Europe’s STOXX 600 was down 1%, with tech stocks leading the sell-off. But it was still on track for its biggest weekly gain since late December.
“Real inflation is not under control,” said Matteo Cominetta, senior economist at Barings Investment Institute. “It’s a story of overheating, plain and simple.”
“You have all these cost-push factors on one side and then you’ve got booming demand hitting this constrained supply – it’s very hard to see how inflation could slow down anytime soon in the U.S.”
The U.S. 10-year Treasury yield hit 2% for the first time since August 2019 after the data and remained above this level during the Asian session.
At 0902 GMT, it slipped to 1.997%.
European government bond markets were more mixed, with the German 10-year yield down by 2 bps on the day, at 0.263%.
European Central Bank President Christine Lagarde said in an interview that raising rates now would only hurt the economy.

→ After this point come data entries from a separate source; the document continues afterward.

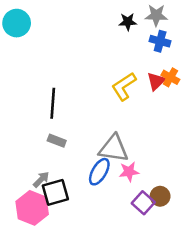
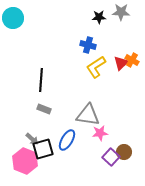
blue cross: (160, 41) -> (88, 45), moved
blue ellipse: (99, 172) -> (67, 140), moved
gray arrow: (41, 179) -> (32, 139), turned 88

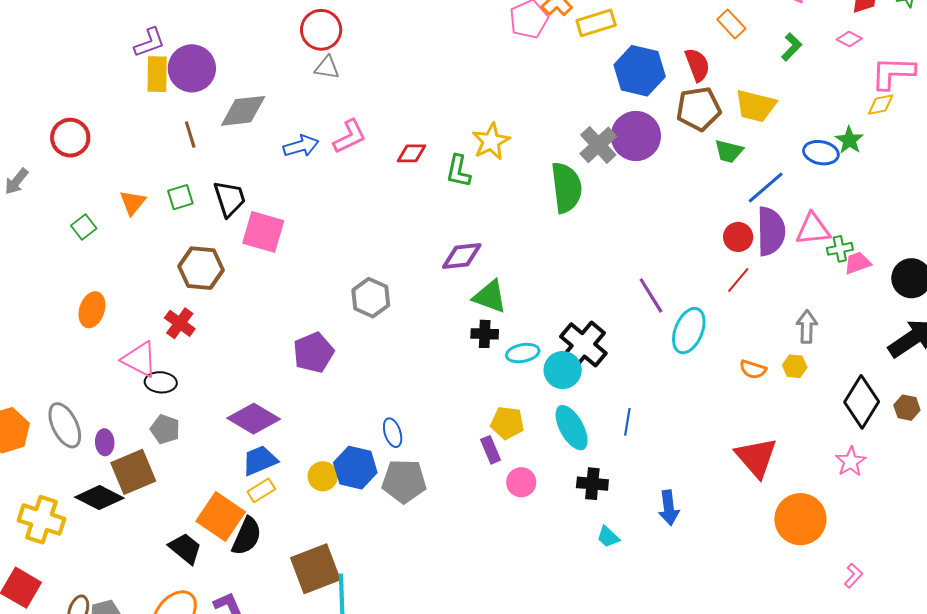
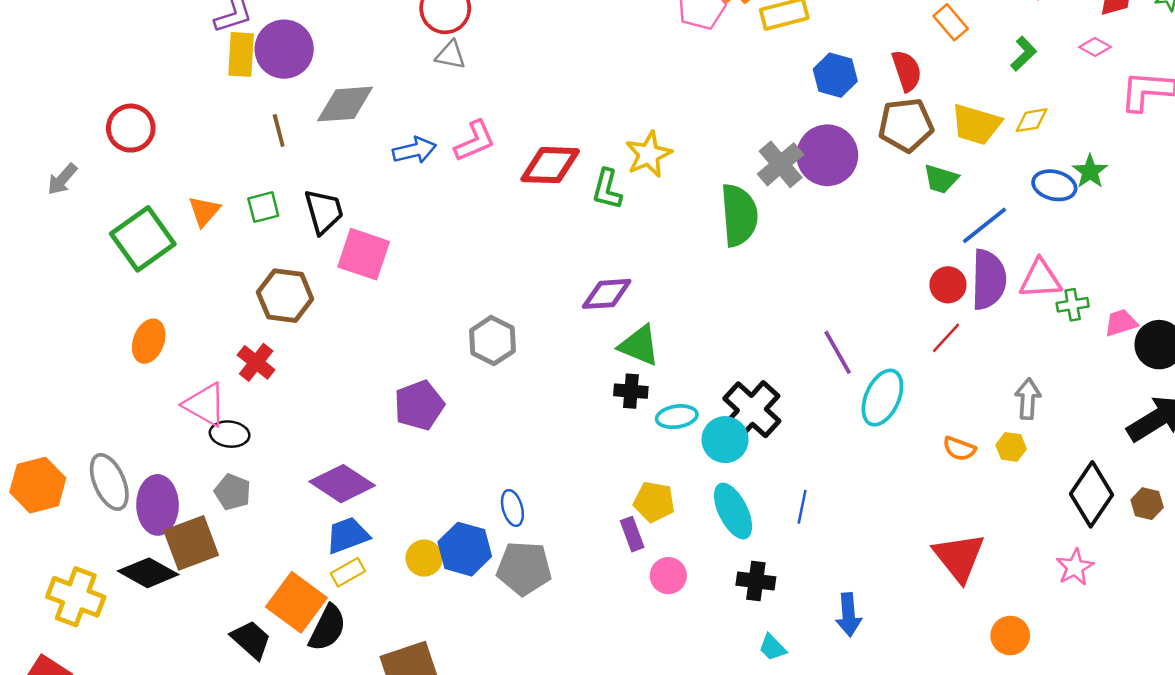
blue hexagon: (640, 71) -> (835, 75), size x0.7
yellow diamond: (881, 105) -> (1032, 120), moved
red diamond: (411, 153) -> (550, 165), size x1.6
green square: (84, 227) -> (143, 239), size x2.0
pink trapezoid: (858, 263) -> (1121, 323), moved
purple ellipse: (105, 442) -> (157, 505), size x1.8
orange circle: (800, 519) -> (1010, 636), size x0.6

These comments were more dovish than the tone at the ECB meeting last week, when Lagarde surprised markets by opening the door to the first ECB rate hike in more than a decade to curb record-high inflation.
Barings’ Cominetta said that, while he expected the Fed to raise rates by 25 or 50 basis points at its next meeting, he does not expect the European Central Bank to raise rates until early 2023.
He added that he expects volatility in fixed income markets in Europe, as investors become more dependent on economic data.
The euro was down 0.3% against the dollar, at $1.1391, set for a 0.5% drop on the week overall.]
The U.S. dollar index was up around 0.1%.
The British pound was little changed against the dollar. UK GDP data showed that Britain’s economy shrank by less than feared in December.
Oil prices slipped as the inflation data fanned fears of aggressive rate hikes, and gold also edged lower.